Was geben die Behörden für Gründe an, seiner Forderung nicht nachzukommen?

Man argumentiert wie gewöhnlich bei Anstaltskleidung, dass dies das übliche Prozedere sei.

Es gab dennoch eine Zusage, ihm seine zivile Kleidung auszuhändigen und er wurde nach Dortmund verlegt. Daraufhin hatte er seinen Hungerstreik kurzzeitig unterbrochen. Was passierte dann?

Als er in Dortmund ankam, wollte man plötzlich nichts mehr davon wissen, dass er zivile Kleider tragen dürfe. Vielmehr liege es im Ermessensspielraum der JVA Dortmund, ob Anstaltskleidung getragen wird oder nicht. Ihm werde aufgrund seiner Verhaltensweise nicht erlaubt, zivile Kleidung zu tragen. Es war also ein Spiel vom Justizministerium NRW. Letztendlich ging der Widerstand in Dortmund weiter, weshalb er auch wieder zurück in seine ursprüngliche JVA verlegt wurde.

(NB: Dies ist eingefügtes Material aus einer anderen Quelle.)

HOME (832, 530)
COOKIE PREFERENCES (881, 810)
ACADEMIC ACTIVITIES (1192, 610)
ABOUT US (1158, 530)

Aber hat es nicht in der Vergangenheit bereits Beispiele gegeben, wo die Forderung von politischen Gefangenen in der Frage umgesetzt wurde?

Allerdings. Es gibt sogar mehrere Beispiele, auch hier in NRW. So hat Sadi Özpolat einen Hungerstreik gegen Anstaltskleidung erfolgreich beendet und wurde in der JVA Bochum in einen Bereich verlegt, wo keine Anstaltskleidung getragen wird. Eine ähnliche Lösung gab es auch in der JVA Essen, wo Özkan Güzel einen ähnlichen Sieg gegen die Willkür errungen hat. Doch nicht nur in NRW: Gülaferit Ünsal in Berlin und Yusuf Tas in Baden-Württemberg wurden jeweils in Haftanstalten verlegt, wo kein Zwang zur Einheitskleidung herrscht. Zuletzt hat Özgül Emre 2022 nach 44 Tagen im Hungerstreik ihr Recht auf zivile Kleidung in der JVA Rohrbach erkämpft und trägt seitdem keine Einheitskleidung.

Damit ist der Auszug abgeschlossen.